▶ **Required action**: Below are the records to retype. Keep every character exactly and leave out the pictures.

Source data:

.....

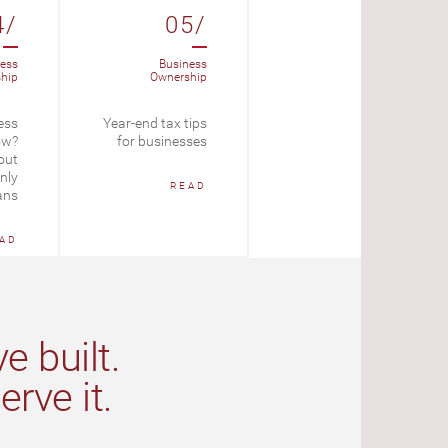
4/
05/
06/
ess
Business
Loans
hip
Ownership
Amortizing Loan
ess
Year-end tax tips
Calculator
ow?
for businesses
out
START
nly
READ
ans
AD
e built.
rve it.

.....

▶ **Answer to the problem**:
4/
05/
06/
ess
Business
Loans
hip
Ownership
Amortizing Loan
ess
Year-end tax tips
Calculator
ow?
for businesses
out
START
nly
READ
ans
AD
e built.
rve it.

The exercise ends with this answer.